╔══
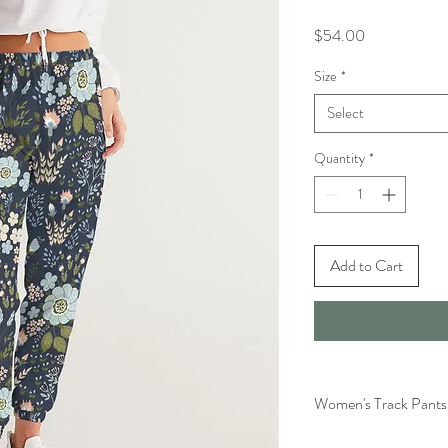
Price
$54.00
Size
*
Select
Quantity
*
Add to Cart
Women's Track Pants 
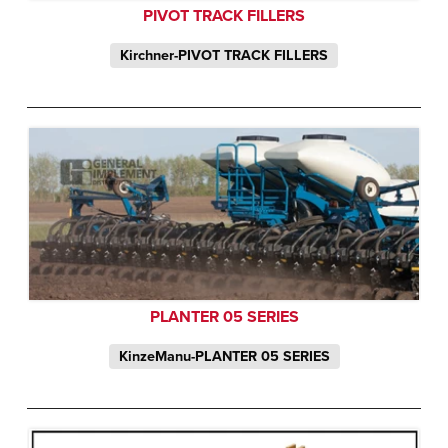
PIVOT TRACK FILLERS
Kirchner-PIVOT TRACK FILLERS
PLANTER 05 SERIES
KinzeManu-PLANTER 05 SERIES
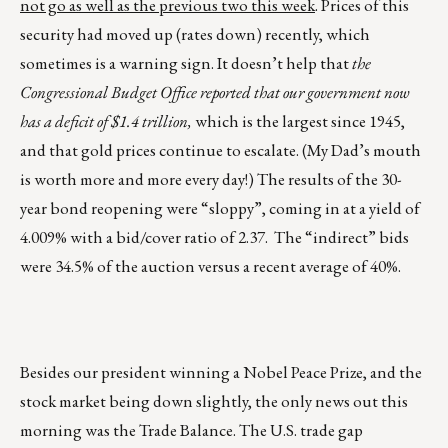
not go as well as the previous two this week
. Prices of this
security had moved up (rates down) recently, which
sometimes is a warning sign. It doesn’t help that
the
Congressional Budget Office reported that our government now
has a deficit of $1.4 trillion,
which is the largest since 1945,
and that gold prices continue to escalate. (My Dad’s mouth
is worth more and more every day!) The results of the 30-
year bond reopening were “sloppy”, coming in at a yield of
4.009% with a bid/cover ratio of 2.37. The “indirect” bids
were 34.5% of the auction versus a recent average of 40%.
Besides our president winning a Nobel Peace Prize, and the
stock market being down slightly, the only news out this
morning was the Trade Balance. The U.S. trade gap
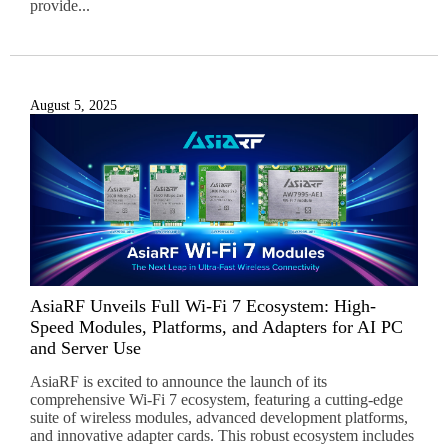
provide...
August 5, 2025
AsiaRF Unveils Full Wi-Fi 7 Ecosystem: High-
Speed Modules, Platforms, and Adapters for AI PC
and Server Use
AsiaRF is excited to announce the launch of its
comprehensive Wi-Fi 7 ecosystem, featuring a cutting-edge
suite of wireless modules, advanced development platforms,
and innovative adapter cards. This robust ecosystem includes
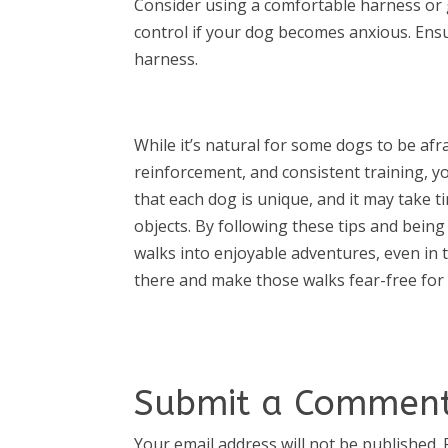
Consider using a comfortable harness or g
control if your dog becomes anxious. Ensur
harness.
While it’s natural for some dogs to be afra
reinforcement, and consistent training, 
that each dog is unique, and it may take 
objects. By following these tips and bein
walks into enjoyable adventures, even in t
there and make those walks fear-free fo
Submit a Commen
Your email address will not be published.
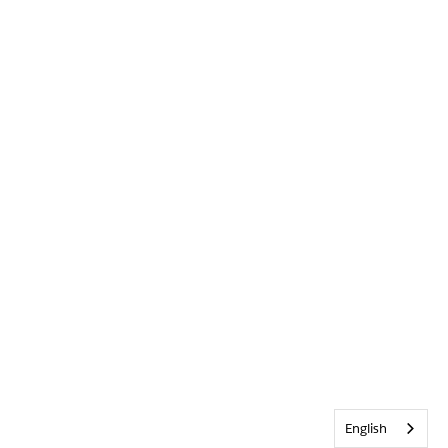
English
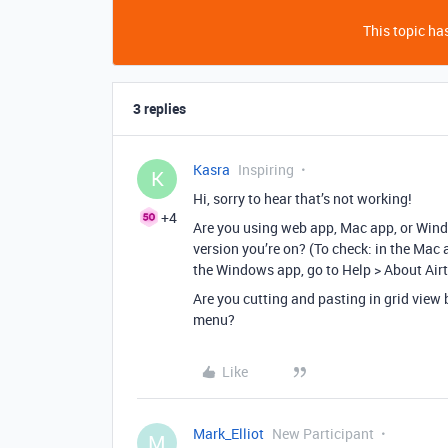
This topic has
3 replies
Kasra
Inspiring
K
Hi, sorry to hear that’s not working!
+4
Are you using web app, Mac app, or Win
version you’re on? (To check: in the Mac a
the Windows app, go to Help > About Airt
Are you cutting and pasting in grid vie
menu?
Like
Mark_Elliot
New Participant
M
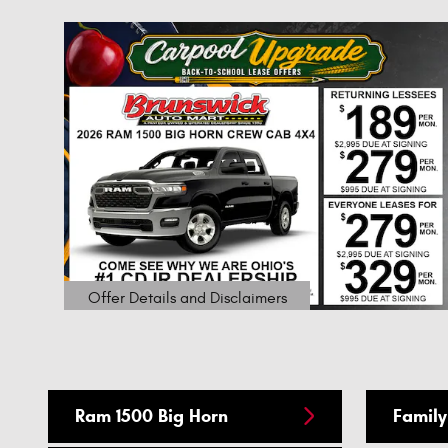
1
$
our
Offer Details and Disclaimers
Open Details Modal
Ram 1500 Big Horn
Family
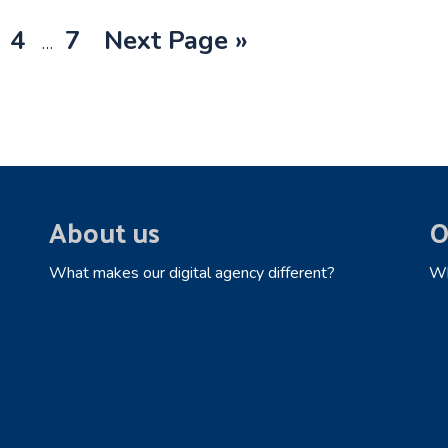
Interim
ge
Page
Page
Go
4
7
Next Page »
…
pages
to
omitted
About us
O
What makes our digital agency different?
Wh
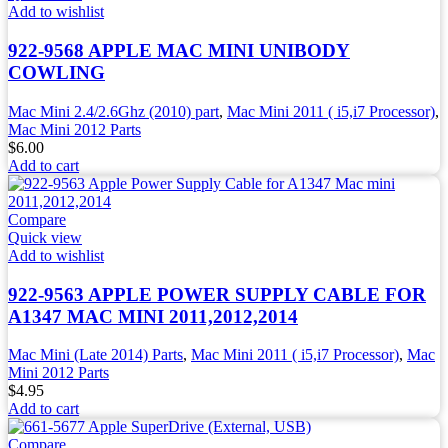
Add to wishlist
922-9568 APPLE MAC MINI UNIBODY
COWLING
Mac Mini 2.4/2.6Ghz (2010) part
,
Mac Mini 2011 ( i5,i7 Processor)
,
Mac Mini 2012 Parts
$
6.00
Add to cart
Compare
Quick view
Add to wishlist
922-9563 APPLE POWER SUPPLY CABLE FOR
A1347 MAC MINI 2011,2012,2014
Mac Mini (Late 2014) Parts
,
Mac Mini 2011 ( i5,i7 Processor)
,
Mac
Mini 2012 Parts
$
4.95
Add to cart
Compare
╚══
### WORK REQUIRED
Above are some entries. Restate word for word the lines from the one holding "security had moved" through the one holding "Submit a Commen", but not the pictures.

### THE COMPLETED TASK
security had moved up (rates down) recently, which
sometimes is a warning sign. It doesn’t help that
the
Congressional Budget Office reported that our government now
has a deficit of $1.4 trillion,
which is the largest since 1945,
and that gold prices continue to escalate. (My Dad’s mouth
is worth more and more every day!) The results of the 30-
year bond reopening were “sloppy”, coming in at a yield of
4.009% with a bid/cover ratio of 2.37. The “indirect” bids
were 34.5% of the auction versus a recent average of 40%.
Besides our president winning a Nobel Peace Prize, and the
stock market being down slightly, the only news out this
morning was the Trade Balance. The U.S. trade gap
provide...
August 5, 2025
AsiaRF Unveils Full Wi-Fi 7 Ecosystem: High-
Speed Modules, Platforms, and Adapters for AI PC
and Server Use
AsiaRF is excited to announce the launch of its
comprehensive Wi-Fi 7 ecosystem, featuring a cutting-edge
suite of wireless modules, advanced development platforms,
and innovative adapter cards. This robust ecosystem includes
Consider using a comfortable harness or g
control if your dog becomes anxious. Ensur
harness.
While it’s natural for some dogs to be afra
reinforcement, and consistent training, 
that each dog is unique, and it may take 
objects. By following these tips and bein
walks into enjoyable adventures, even in t
there and make those walks fear-free fo
Submit a Commen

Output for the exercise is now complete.